Human leukocyte antigen (HLA) alleles have been linked to HIV disease progression and attributed to differences in cytotoxic T lymphocyte (CTL) epitope representation. These findings are largely based on treatment-naive individuals of European and African ancestry. We assessed HLA associations with HIV-1 outcomes in 1,318 individuals from Thailand and found HLA-B∗46:01 (B∗46) associated with accelerated disease in three independent cohorts. B∗46 had no detectable effect on HIV-specific T cell responses, but this allele is unusual in containing an HLA-C epitope that binds inhibitory receptors on natural killer (NK) cells. Unbiased transcriptomic screens showed increased NK cell activation in people with HIV, without B∗46, and simultaneous single-cell profiling of surface proteins and transcriptomes revealed a NK cell subset primed for increased responses in the absence of B∗46. These findings support a role for NK cells in HIV pathogenesis, revealed by the unique properties of the B∗46 allele common only in Asia.

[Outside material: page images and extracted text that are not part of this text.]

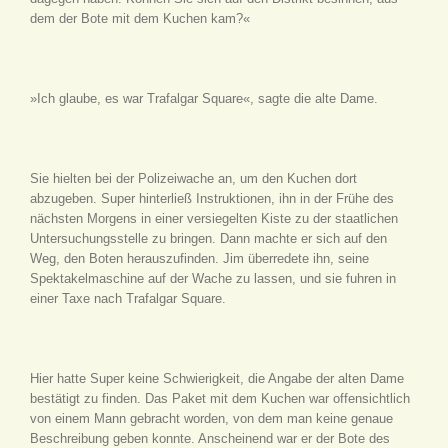
dem der Bote mit dem Kuchen kam?«
»Ich glaube, es war Trafalgar Square«, sagte die alte Dame.
Sie hielten bei der Polizeiwache an, um den Kuchen dort
abzugeben. Super hinterließ Instruktionen, ihn in der Frühe des
nächsten Morgens in einer versiegelten Kiste zu der staatlichen
Untersuchungsstelle zu bringen. Dann machte er sich auf den
Weg, den Boten herauszufinden. Jim überredete ihn, seine
Spektakelmaschine auf der Wache zu lassen, und sie fuhren in
einer Taxe nach Trafalgar Square.
Hier hatte Super keine Schwierigkeit, die Angabe der alten Dame
bestätigt zu finden. Das Paket mit dem Kuchen war offensichtlich
von einem Mann gebracht worden, von dem man keine genaue
Beschreibung geben konnte. Anscheinend war er der Bote des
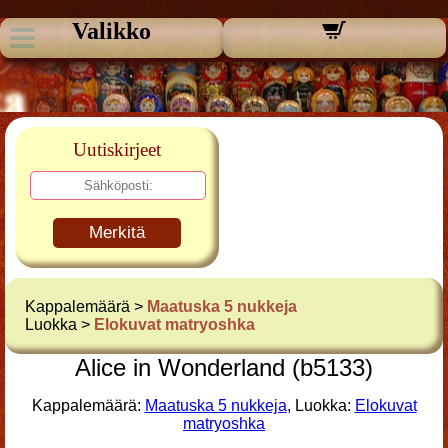
Valikko
Uutiskirjeet
Merkitä
Kappalemäärä >
Maatuska 5 nukkeja
Luokka >
Elokuvat matryoshka
Alice in Wonderland (b5133)
Kappalemäärä:
Maatuska 5 nukkeja
, Luokka:
Elokuvat
matryoshka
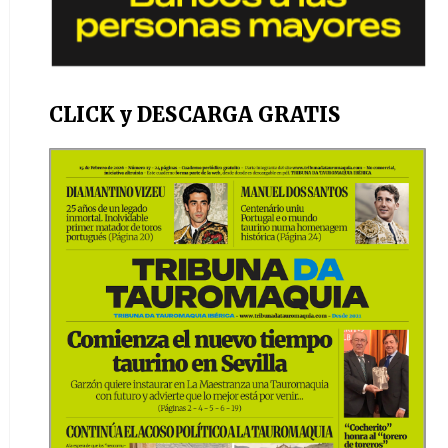
CLICK y DESCARGA GRATIS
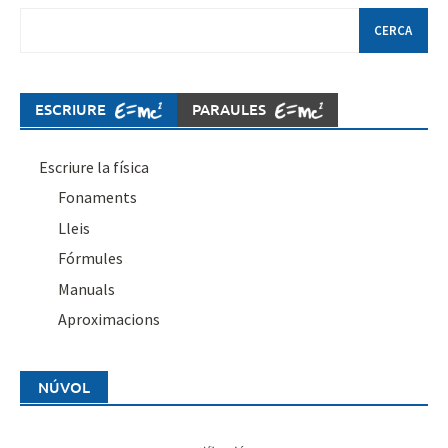
Cerca:
ESCRIURE
PARAULES
Escriure la física
Fonaments
Lleis
Fórmules
Manuals
Aproximacions
NÚVOL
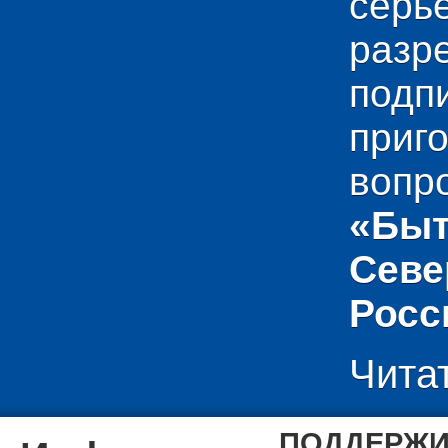
сер
раз
подп
приг
вопр
«Быт
Севе
Росс
Чита
ПОДДЕРЖИ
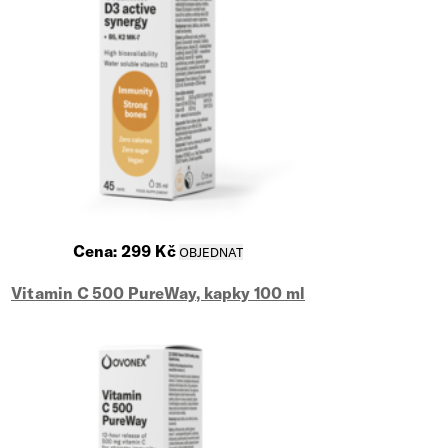
Cena:
299
Kč
Vitamin C 500 PureWay, kapky 100 ml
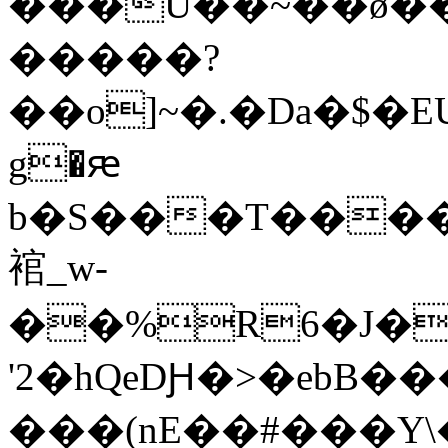
���U��~��ǿ��
�����?
��o]~�.�Da�$�EU�_ޘ��>����:+3�
g�ԙ
b�S���T����
䘾_w-
'2�hQeDԨ�>�ebB�
���(nE��#���Y\�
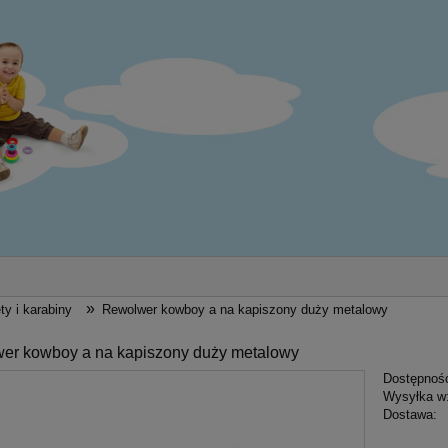
»
ty i karabiny
Rewolwer kowboy a na kapiszony duży metalowy
er kowboy a na kapiszony duży metalowy
Dostępnoś
Wysyłka w
Dostawa:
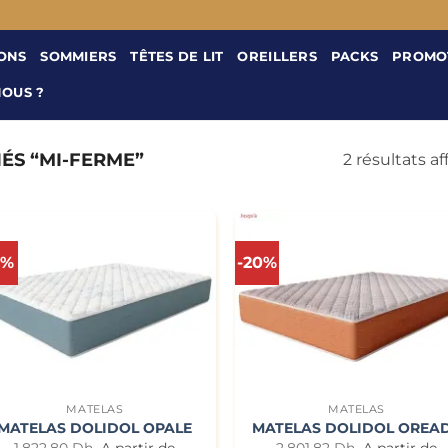
ONS
SOMMIERS
TÊTES DE LIT
OREILLERS
PACKS
PROMO
NOUS ?
ÉS “MI-FERME”
2 résultats af
0%
-20%
+
+
MATELAS
MATELAS
MATELAS DOLIDOL OPALE
MATELAS DOLIDOL OREA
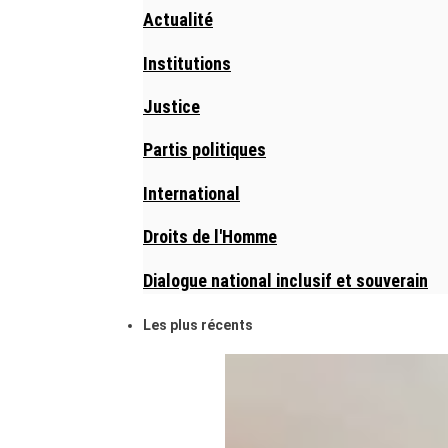
Actualité
Institutions
Justice
Partis politiques
International
Droits de l'Homme
Dialogue national inclusif et souverain
Les plus récents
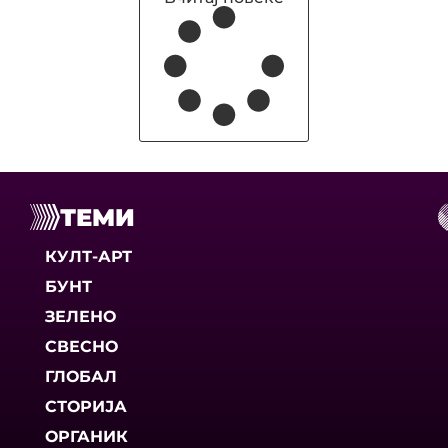
ТЕМИ
КУЛТ-АРТ
БУНТ
ЗЕЛЕНО
СВЕСНО
ГЛОБАЛ
СТОРИЈА
ОРГАНИК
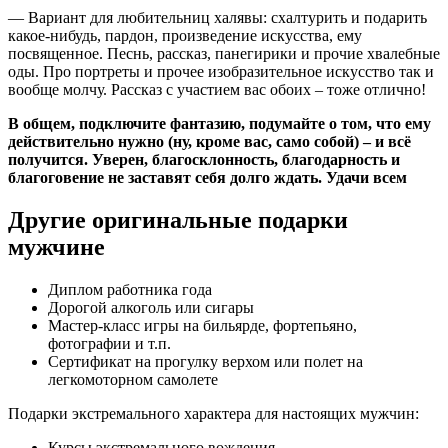
— Вариант для любительниц халявы: схалтурить и подарить
какое-нибудь, пардон, произведение искусства, ему
посвященное. Песнь, рассказ, панегирики и прочие хвалебные
оды. Про портреты и прочее изобразительное искусство так и
вообще молчу. Рассказ с участием вас обоих – тоже отлично!
В общем, подключите фантазию, подумайте о том, что ему
действительно нужно (ну, кроме вас, само собой) – и всё
получится. Уверен, благосклонность, благодарность и
благоговение не заставят себя долго ждать. Удачи всем
Другие оригинальные подарки
мужчине
Диплом работника года
Дорогой алкоголь или сигары
Мастер-класс игры на бильярде, фортепьяно,
фотографии и т.п.
Сертификат на прогулку верхом или полет на
легкомоторном самолете
Подарки экстремального характера для настоящих мужчин:
Курсы экстремального вождения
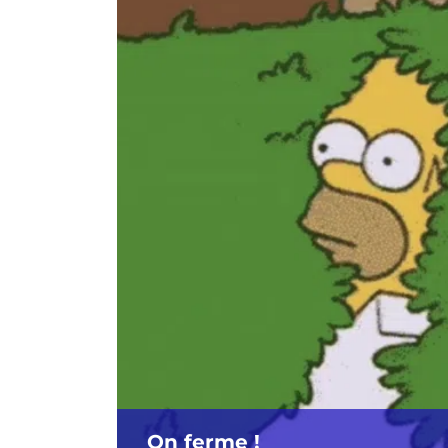
On ferme !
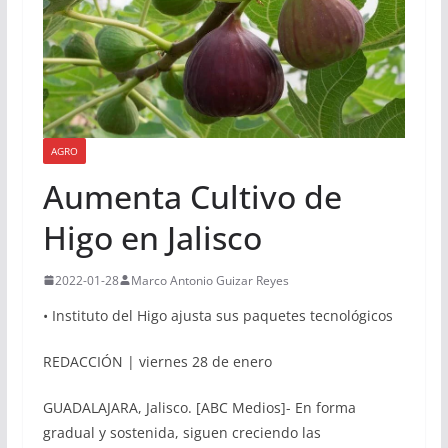
AGRO
Aumenta Cultivo de
Higo en Jalisco
2022-01-28
Marco Antonio Guizar Reyes
• Instituto del Higo ajusta sus paquetes tecnológicos
REDACCIÓN | viernes 28 de enero
GUADALAJARA, Jalisco. [ABC Medios]- En forma
gradual y sostenida, siguen creciendo las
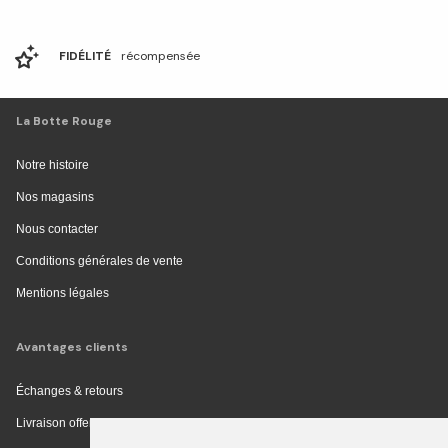
FIDÉLITÉ
récompensée
La Botte Rouge
Notre histoire
Nos magasins
Nous contacter
Conditions générales de vente
Mentions légales
Avantages clients
Échanges & retours
Livraison offerte en magasin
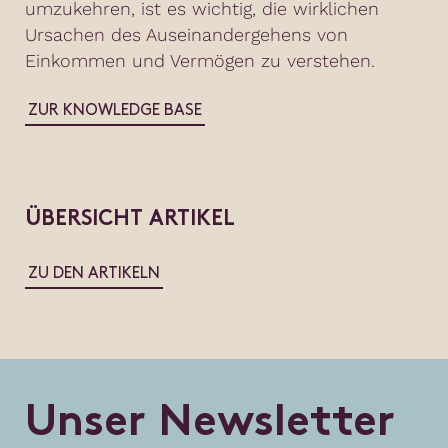
umzukehren, ist es wichtig, die wirklichen
Ursachen des Auseinandergehens von
Einkommen und Vermögen zu verstehen.
ZUR KNOWLEDGE BASE
ÜBERSICHT ARTIKEL
ZU DEN ARTIKELN
U
n
s
e
r
N
e
w
s
l
e
t
t
e
r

人类白细胞抗原 ( HLA ) 等位基因与 HIV 疾病进展有关，并归因于细胞毒性 T 淋巴细胞 (CTL) 表位表示的差异。这些发现主要基于欧洲和非洲血统的未接受治疗的个体。我们评估了 HLA与来自泰国的 1,318 名个体的 HIV-1 结果相关，并在三个独立队列中发现 HLA-B*46:01 (B*46) 与疾病加速相关。B∗46 对 HIV 特异性 T 细胞反应没有可检测到的影响，但这种等位基因在含有与自然杀伤 (NK) 细胞上的抑制性受体结合的 HLA-C 表位时是不寻常的。无偏转录组筛选显示，在没有 B*46 的情况下，HIV 感染者的 NK 细胞活化增加，同时对表面蛋白和转录组进行单细胞分析显示，在没有 B*46 的情况下，NK 细胞亚群已准备好增加反应。这些发现支持 NK 细胞在 HIV 发病机制中的作用，这一点由仅在亚洲常见的 B*46 等位基因的独特特性所揭示。